1.4 Herkunftsbestimmung

Wie die Olivensorte spielt auch die Herkunft des Olivenöls eine Rolle, wenn es um Geschmack und Qualität geht, denn klimatische Bedingungen, Produktionskultur der jeweiligen Region und Eigenarten verschiedener Anbauflächen wirken sich natürlich in verschiedenem Maße auf das Olivenöl aus.
Als Weinkenner ist dir vermutlich – ähnlich wie das Analogon Rebsorte & Olivensorte – der Begriff Appellation bereits über den Weg gelaufen, also die Herkunftsangabe bei Weinen. Herkunft kann dabei verschiedene Facetten aufweisen: Wo wird das Öl bzw. die Oliven produziert und abgefüllt? Bis zu welchem Grade kann die Herkunft nachvollzogen werden? Gibt es spezifische regionale Produktionstechniken?

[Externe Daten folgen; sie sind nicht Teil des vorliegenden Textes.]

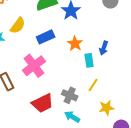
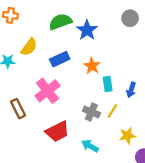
blue arrow: (104, 48) -> (131, 90), moved
gray cross: (70, 95) -> (91, 112), moved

Hochwertiges Olivenöl wird mittlerweile in vielen Ländern hergestellt: ob Griechenland oder Italien, Spanien oder Portugal spielt eher eine untergeordnete Rolle, zumindest nach rein objektiven Qualitätskriterien und sofern mit entsprechend hochwertigen Ölmühlen und Erntemethoden gearbeitet wird. Geschmacklich schließt das natürlich nicht aus, dass man Vorlieben für bestimmte Anbauregionen und damit einhergehenden Olivensorten haben kann. Was eine entscheidendere Rolle spielt, ist die Transparenz und genaue Nachvollziehbarkeit der Herkunft. Als grobe Faustregel gilt: je präziser die Herkunft zurückverfolgt werden kann, desto eher hat man es mit hochwertigen Ölen zu tun. Im Idealfall kann das Öl bis auf den Olivenhain oder die spezifische Anbauregion (ggf. geschützte Ursprungsbezeichnung wie bspw. „Valle del Belice DOP“) nachvollzogen werden. Allerdings verfügen nicht alle hochwertigen Anbaugebiete über eine DOP-Bezeichnung und die Abdeckung der verschiedenen Ursprungsbezeichnungen ist noch lückenhaft. Enthält das Olivenöl-Etikett nicht die Regions- und nur die Landes-herkunft (bspw. „aus Italien“), so kann es auch hochwertiges und sortenreines Olivenöl beschreiben, es kann sich aber um Mischungen aus verschiedenen Sorten des Landes handeln. Bei Bezeichnungen wie „Mischung von Olivenölen aus Italien und Spanien“ oder gar „Mischungen aus nativen Olivenölen extra aus der EU“ oder „Mischungen aus nativen Olivenölen extra aus der EU und Tunesien“ werden verschiedene Öle aus etlichen Herkunftsregionen und Ländern vermengt und die Qualität dieser „wilden“ Mischungen ist in der Regel gering.
Um dies aller genauer zu verstehen, führen wir dich im Folgenden in die verschiedenen Ursprungsbezeichnungen ein.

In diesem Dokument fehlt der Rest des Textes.